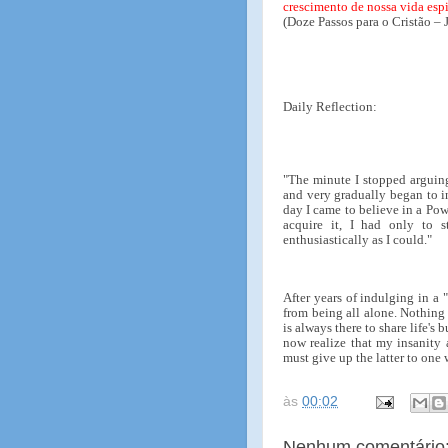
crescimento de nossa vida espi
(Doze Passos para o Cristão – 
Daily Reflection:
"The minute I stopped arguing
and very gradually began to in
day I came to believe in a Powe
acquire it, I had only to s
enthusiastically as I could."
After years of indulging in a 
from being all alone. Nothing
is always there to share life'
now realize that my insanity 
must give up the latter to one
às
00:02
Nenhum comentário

--------------------

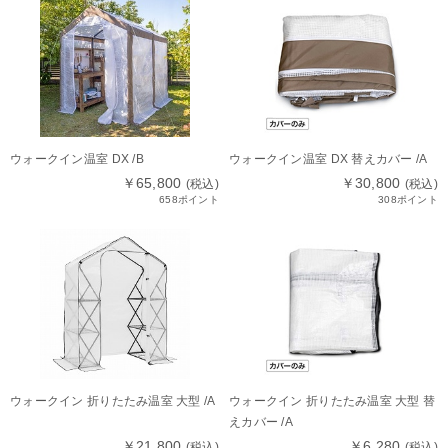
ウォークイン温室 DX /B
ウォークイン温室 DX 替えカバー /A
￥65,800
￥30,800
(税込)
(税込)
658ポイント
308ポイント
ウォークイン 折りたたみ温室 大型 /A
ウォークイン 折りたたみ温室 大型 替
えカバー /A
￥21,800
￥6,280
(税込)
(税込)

--------------------

Begin at the line above that has "day I came to believe in a Powe" and stop after the line that has "Nenhum comentário", copying each line exactly and adding nothing else.

day I came to believe in a Powe
acquire it, I had only to s
enthusiastically as I could."
After years of indulging in a 
from being all alone. Nothing
is always there to share life'
now realize that my insanity 
must give up the latter to one
às
00:02
Nenhum comentário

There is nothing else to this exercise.